How to complete this task: Omit every picture and return the rest of the data unaltered.

Collected data:
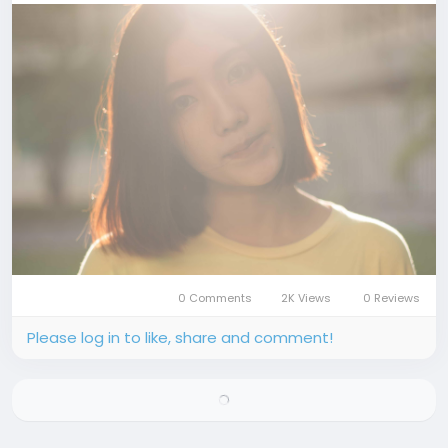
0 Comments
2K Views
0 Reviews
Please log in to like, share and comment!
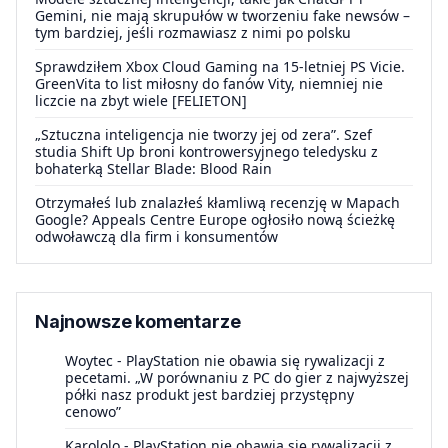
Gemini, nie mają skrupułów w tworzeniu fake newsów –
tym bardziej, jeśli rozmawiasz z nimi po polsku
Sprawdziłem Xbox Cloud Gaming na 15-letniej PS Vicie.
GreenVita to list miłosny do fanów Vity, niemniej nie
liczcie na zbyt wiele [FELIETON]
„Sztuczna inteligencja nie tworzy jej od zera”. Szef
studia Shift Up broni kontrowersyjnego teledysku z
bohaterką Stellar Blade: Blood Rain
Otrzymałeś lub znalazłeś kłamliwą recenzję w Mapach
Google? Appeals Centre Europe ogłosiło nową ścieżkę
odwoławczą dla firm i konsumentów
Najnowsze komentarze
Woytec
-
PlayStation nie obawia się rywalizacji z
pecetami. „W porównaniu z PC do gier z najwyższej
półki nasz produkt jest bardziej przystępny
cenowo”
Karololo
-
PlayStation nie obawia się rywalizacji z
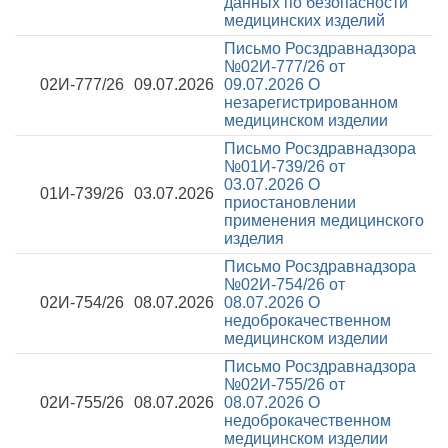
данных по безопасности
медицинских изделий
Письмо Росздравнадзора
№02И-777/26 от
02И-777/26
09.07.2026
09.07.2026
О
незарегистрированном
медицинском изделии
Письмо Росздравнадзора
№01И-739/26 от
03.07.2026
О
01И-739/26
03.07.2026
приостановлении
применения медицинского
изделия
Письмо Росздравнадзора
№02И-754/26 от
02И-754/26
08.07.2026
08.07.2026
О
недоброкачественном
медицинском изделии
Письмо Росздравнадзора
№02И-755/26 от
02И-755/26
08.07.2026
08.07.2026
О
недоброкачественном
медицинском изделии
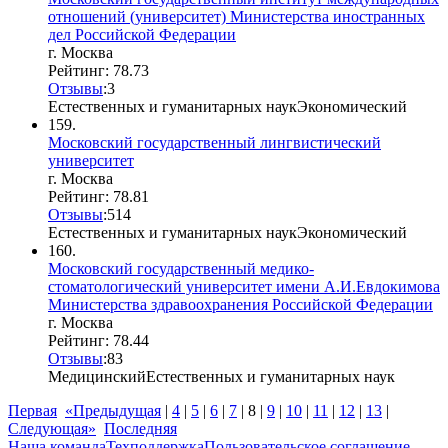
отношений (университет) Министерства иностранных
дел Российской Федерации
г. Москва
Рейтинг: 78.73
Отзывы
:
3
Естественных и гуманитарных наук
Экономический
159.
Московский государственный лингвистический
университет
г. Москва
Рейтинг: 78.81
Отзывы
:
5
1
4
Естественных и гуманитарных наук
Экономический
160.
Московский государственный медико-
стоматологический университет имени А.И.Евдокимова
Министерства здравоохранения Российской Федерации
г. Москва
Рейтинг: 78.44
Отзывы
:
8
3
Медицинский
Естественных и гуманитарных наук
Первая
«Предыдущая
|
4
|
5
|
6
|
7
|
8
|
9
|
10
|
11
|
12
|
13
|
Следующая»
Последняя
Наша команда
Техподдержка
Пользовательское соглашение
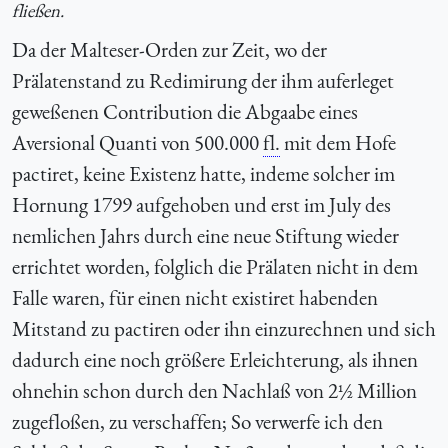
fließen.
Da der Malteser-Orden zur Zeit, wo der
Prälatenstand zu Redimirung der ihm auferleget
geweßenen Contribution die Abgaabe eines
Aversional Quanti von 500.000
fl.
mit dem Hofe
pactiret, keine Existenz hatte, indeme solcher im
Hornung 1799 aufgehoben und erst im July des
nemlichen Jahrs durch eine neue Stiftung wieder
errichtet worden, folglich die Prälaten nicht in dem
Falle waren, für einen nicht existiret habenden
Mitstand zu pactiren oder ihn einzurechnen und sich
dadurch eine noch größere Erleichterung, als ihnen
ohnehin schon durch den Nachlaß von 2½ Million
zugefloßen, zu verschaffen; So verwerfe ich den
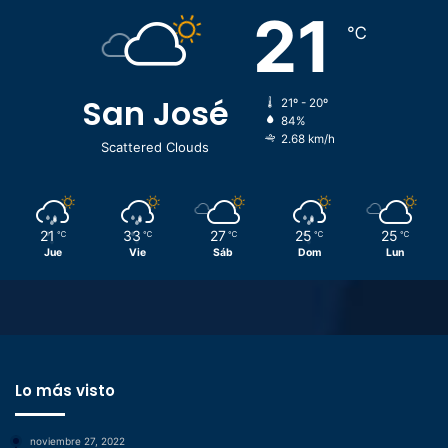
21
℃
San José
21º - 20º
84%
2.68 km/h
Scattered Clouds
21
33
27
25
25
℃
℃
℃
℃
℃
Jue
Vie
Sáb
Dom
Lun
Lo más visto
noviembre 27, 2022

Final answer:
0 Comments
2K Views
0 Reviews
Please log in to like, share and comment!
Gemini, nie mają skrupułów w tworzeniu fake newsów –
tym bardziej, jeśli rozmawiasz z nimi po polsku
Sprawdziłem Xbox Cloud Gaming na 15-letniej PS Vicie.
GreenVita to list miłosny do fanów Vity, niemniej nie
liczcie na zbyt wiele [FELIETON]
„Sztuczna inteligencja nie tworzy jej od zera”. Szef
studia Shift Up broni kontrowersyjnego teledysku z
bohaterką Stellar Blade: Blood Rain
Otrzymałeś lub znalazłeś kłamliwą recenzję w Mapach
Google? Appeals Centre Europe ogłosiło nową ścieżkę
odwoławczą dla firm i konsumentów
Najnowsze komentarze
Woytec
-
PlayStation nie obawia się rywalizacji z
pecetami. „W porównaniu z PC do gier z najwyższej
półki nasz produkt jest bardziej przystępny
cenowo”
Karololo
-
PlayStation nie obawia się rywalizacji z
данных по безопасности
медицинских изделий
Письмо Росздравнадзора
№02И-777/26 от
02И-777/26
09.07.2026
09.07.2026
О
незарегистрированном
медицинском изделии
Письмо Росздравнадзора
№01И-739/26 от
03.07.2026
О
01И-739/26
03.07.2026
приостановлении
применения медицинского
изделия
Письмо Росздравнадзора
№02И-754/26 от
02И-754/26
08.07.2026
08.07.2026
О
недоброкачественном
медицинском изделии
Письмо Росздравнадзора
№02И-755/26 от
02И-755/26
08.07.2026
08.07.2026
О
недоброкачественном
медицинском изделии
отношений (университет) Министерства иностранных
дел Российской Федерации
г. Москва
Рейтинг: 78.73
Отзывы
:
3
Естественных и гуманитарных наук
Экономический
159.
Московский государственный лингвистический
университет
г. Москва
Рейтинг: 78.81
Отзывы
:
5
1
4
Естественных и гуманитарных наук
Экономический
160.
Московский государственный медико-
стоматологический университет имени А.И.Евдокимова
Министерства здравоохранения Российской Федерации
г. Москва
Рейтинг: 78.44
Отзывы
:
8
3
Медицинский
Естественных и гуманитарных наук
Первая
«Предыдущая
|
4
|
5
|
6
|
7
|
8
|
9
|
10
|
11
|
12
|
13
|
Следующая»
Последняя
Наша команда
Техподдержка
Пользовательское соглашение
fließen.
Da der Malteser-Orden zur Zeit, wo der
Prälatenstand zu Redimirung der ihm auferleget
geweßenen Contribution die Abgaabe eines
Aversional Quanti von 500.000
fl.
mit dem Hofe
pactiret, keine Existenz hatte, indeme solcher im
Hornung 1799 aufgehoben und erst im July des
nemlichen Jahrs durch eine neue Stiftung wieder
errichtet worden, folglich die Prälaten nicht in dem
Falle waren, für einen nicht existiret habenden
Mitstand zu pactiren oder ihn einzurechnen und sich
dadurch eine noch größere Erleichterung, als ihnen
ohnehin schon durch den Nachlaß von 2½ Million
zugefloßen, zu verschaffen; So verwerfe ich den
21
℃
San José
21º - 20º
84%
2.68 km/h
Scattered Clouds
21
33
27
25
25
℃
℃
℃
℃
℃
Jue
Vie
Sáb
Dom
Lun
Lo más visto
noviembre 27, 2022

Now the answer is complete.